⚡ Hyper-Core HFT Matching Engine

Motor de Matching de Alta Frecuencia — Ultra-Baja Latencia
High-Frequency Trading Matching Engine — Ultra-Low Latency

Un motor de matching de órdenes financieras diseñado desde cero para operar a la velocidad
que exigen los sistemas de trading de alta frecuencia: sub-microsegundo por operación,
cero asignaciones de memoria en el hot path y comunicación lock-free entre hilos.

🇪🇸 Español

📋 Descripción

Hyper-Core es un motor de matching (emparejamiento) de órdenes financieras escrito en C++20, diseñado para demostrar las técnicas de ingeniería de software que se utilizan en sistemas de trading de alta frecuencia (HFT) reales.

En los mercados financieros electrónicos, el motor de matching es el corazón del exchange: recibe órdenes de compra y venta, las organiza en un libro de órdenes (order book) y ejecuta las operaciones cuando los precios se cruzan. La velocidad a la que esto ocurre determina quién obtiene la mejor ejecución.

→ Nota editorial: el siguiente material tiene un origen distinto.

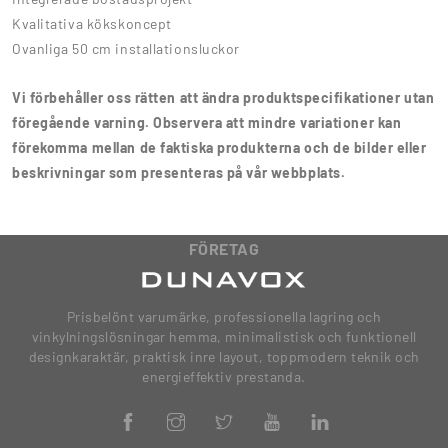
Kvalitativa kökskoncept
Ovanliga 50 cm installationsluckor
Vi förbehåller oss rätten att ändra produktspecifikationer utan
föregående varning. Observera att mindre variationer kan
förekomma mellan de faktiska produkterna och de bilder eller
beskrivningar som presenteras på vår webbplats.
FÖRETAG
Prisbelönt varumärke, professionella lagring och
vinkylningslösningar hemma, minimalistisk och funktionell
designkaraktär, praktisk inre layout, toppmodern teknik och
energieffektiv prestanda.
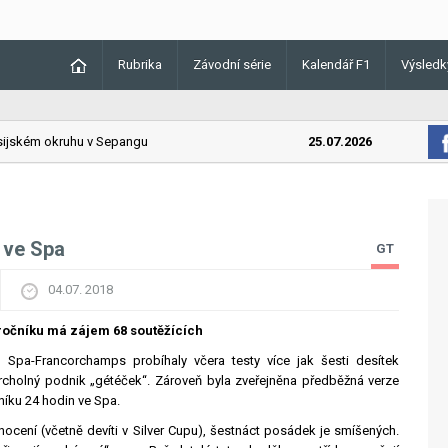
Rubrika
Závodní série
Kalendář F1
Výsledk
ském okruhu v Sepangu
25.07.2026
Lando Norr
n ve Spa
GT
04.07. 2018
 ročníku má zájem 68 soutěžících
Spa-Francorchamps probíhaly včera testy více jak šesti desítek
vrcholný podnik „gétéček“. Zároveň byla zveřejněna předběžná verze
očníku 24 hodin ve Spa.
ocení (včetně devíti v Silver Cupu), šestnáct posádek je smíšených.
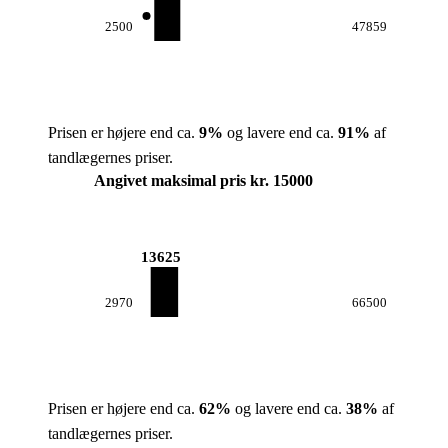
2500
47859
Prisen er højere end ca.
9
%
og lavere end ca.
91
%
af
tandlægernes priser.
Angivet maksimal pris kr. 15000
13625
2970
66500
Prisen er højere end ca.
62
%
og lavere end ca.
38
%
af
tandlægernes priser.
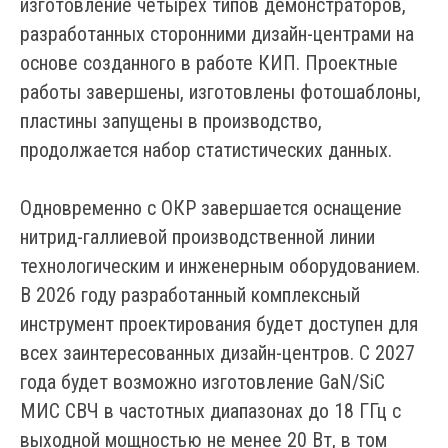
изготовление четырёх типов демонстраторов,
разработанных сторонними дизайн-центрами на
основе созданного в работе КИП. Проектные
работы завершены, изготовлены фотошаблоны,
пластины запущены в производство,
продолжается набор статистических данных.
Одновременно с ОКР завершается оснащение
нитрид-галлиевой производственной линии
технологическим и инженерным оборудованием.
В 2026 году разработанный комплексный
инструмент проектирования будет доступен для
всех заинтересованных дизайн-центров. С 2027
года будет возможно изготовление GaN/SiC
МИС СВЧ в частотных диапазонах до 18 ГГц с
выходной мощностью не менее 20 Вт, в том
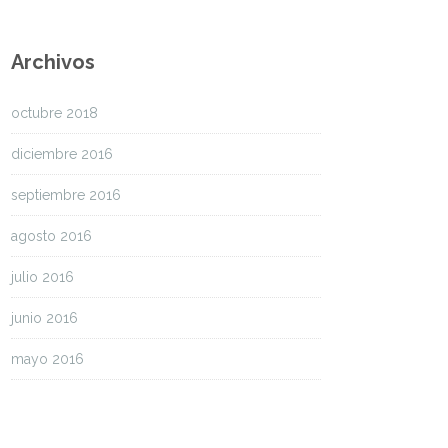
Archivos
octubre 2018
diciembre 2016
septiembre 2016
agosto 2016
julio 2016
junio 2016
mayo 2016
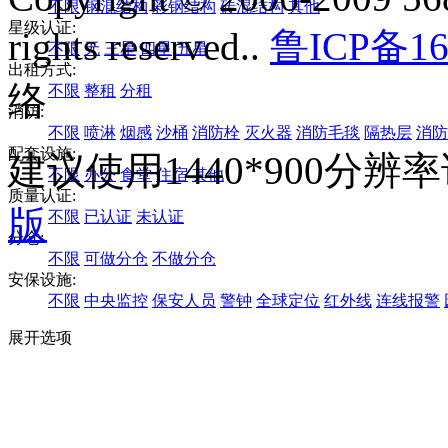
不限
钢混结构
彩钢结构
砖混结构
其他
星级认证:
rights reserved..
鲁ICP备16
不限
无
三星
四星
五星
出租方式:
络
不限
整租
分租
消防:
不限
喷淋
烟感
沙桶
消防栓
灭火器
消防毛毯
隔热层
消防
配套设施:
建议使用1440*900分
不限
办公
食堂
住宿
其他
质量认证:
版
不限
已认证
未认证
分仓:
不限
可做分仓
不做分仓
安保设施:
不限
中央监控
保安人员
警钟
全球定位
红外线
连线报警
展开选项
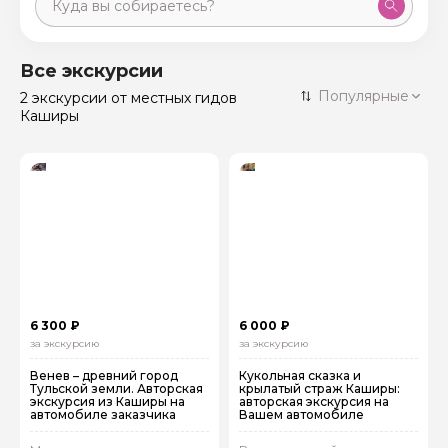
Москва
59 экскурсий
Россия
Все экскурсии
Санкт-Петербург
Популярные
2 экскурсии
от местных гидов
50 экскурсий
Россия
Каширы
Нижний Новгород
49 экскурсий
Россия
Калининград
28 экскурсий
Россия
Кисловодск
20 экскурсий
Россия
Дербент
17 экскурсий
Россия
6 300 ₽
6 000 ₽
за экскурсию
за экскурсию
Венев – древний город
Кукольная сказка и
Тульской земли. Авторская
крылатый страж Каширы:
экскурсия из Каширы на
авторская экскурсия на
автомобиле заказчика
Вашем автомобиле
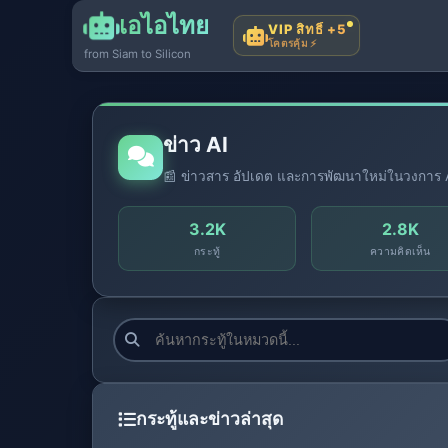
เอไอไทย
VIP สิทธิ์ +5
โคตรคุ้ม ⚡
from Siam to Silicon
ข่าว AI
📰 ข่าวสาร อัปเดต และการพัฒนาใหม่ในวงการ 
3.2K
2.8K
กระทู้
ความคิดเห็น
กระทู้และข่าวล่าสุด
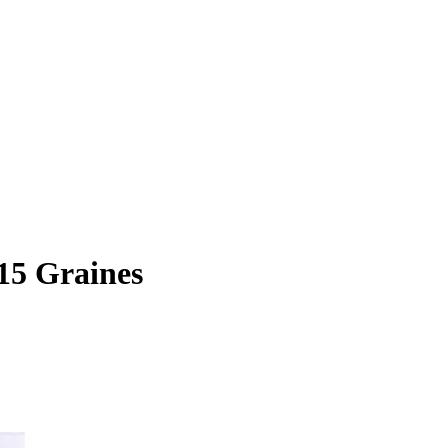
5 Graines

Este proyecto implementa un motor completo con:

Procesamiento de órdenes a velocidad de nanosegundos
Cero asignaciones de memoria durante la operación (todo pre-alocado)
Comunicación entre hilos sin locks (sin mutex, sin syscalls)
Afinidad de CPU (el hilo del matcher se fija a un core para eliminar cambios de contexto)

🏗️ Arquitectura

┌───────────────────┐       SPSC RingBuffer        ┌──────────────────┐
│ GatewaySimulator  │ ────────(lock-free)────────▶ │  MatcherThread   │
│ (Producer Thread) │                               │ (Pinned to Core) │
└───────────────────┘                               └────────┬─────────┘
                                                             │
                                           ┌─────────────────┼────────────┐
                                           ▼                 ▼            ▼
                                    ┌────────────┐   ┌────────────┐ ┌──────────┐
                                    │ ObjectPool  │   │  OrderBook │ │  Stats   │
                                    │  (Order)    │   │(Intrusive) │ │ Counters │
                                    └──────┬──────┘   └────────────┘ └──────────┘
                                           │
                                    ┌──────┴──────┐
                                    │ MemoryArena │
                                    │ (Bump Alloc)│
                                    └─────────────┘

Componentes

#	Componente	Descripción	Complejidad
1	MemoryArena	Asignador bump: una sola alocación inicial de 64MB. O(1) por asignación, cero fragmentación.	O(1)
2	ObjectPool<Order>	Pool de objetos con free-list intrusiva. Adquirir/liberar en O(1) sin tocar el heap.	O(1)
3	LockFreeRingBuffer	Buffer SPSC (Single Producer, Single Consumer) con aislamiento por línea de caché. Sin contención, sin syscalls.	O(1)
4	Order	Estructura de 64 bytes alineada a línea de caché. Incluye puntero intrusivo `next` para lista enlazada.	—
5	IntrusiveOrderList	Lista enlazada intrusiva FIFO. `push_back` O(1) sin malloc. Reemplaza `std::vector` para eliminar realocaciones ocultas.	O(1) push
6	PriceLevel	Nivel de precio con lista intrusiva. Garantiza O(1) para agregar órdenes sin importar la cantidad.	O(1) add
7	OrderBook	Libro de órdenes Bid/Ask con matching por precio-tiempo. Cancelación O(1) vía mapa plano de IDs.	O(L×K) match
8	MatcherThread	Loop de eventos busy-spin fijado a un core de CPU. Sin sleep, sin yield. Latencia mínima.	—
9	GatewaySimulator	Generador sintético: 70% limit, 20% market, 10% cancel. Distribución realista de precios e instrumentos.	—

⚡ Decisiones de Diseño

Decisión	Alternativa	Razón
SPSC RingBuffer	mutex + cola	Cero contención, sin syscalls del kernel
`alignas(64)` head/tail	Alineación default	Elimina false sharing entre cores
Fences acquire/release	`seq_cst`	Overhead mínimo de barreras de memoria
Lista intrusiva en PriceLevel	`std::vector<Order*>`	Cero malloc, capacidad ilimitada sin realocación
Placement-new Pool	`new`/`delete`	Cero alocación de heap en hot path
Precios fixed-point	`double`	Comparación determinística sin errores de punto flotante
Bump allocator Arena	`malloc` por objeto	O(1) alocación, cero fragmentación

🛡️ Defensa contra Quote Stuffing

Un problema crítico en HFT es el quote stuffing: un actor malintencionado envía miles de órdenes a un mismo nivel de precio para sobrecargar el sistema. Con std::vector, esto causa realocaciones ocultas (malloc) que generan spikes de latencia de 5µs a 200µs.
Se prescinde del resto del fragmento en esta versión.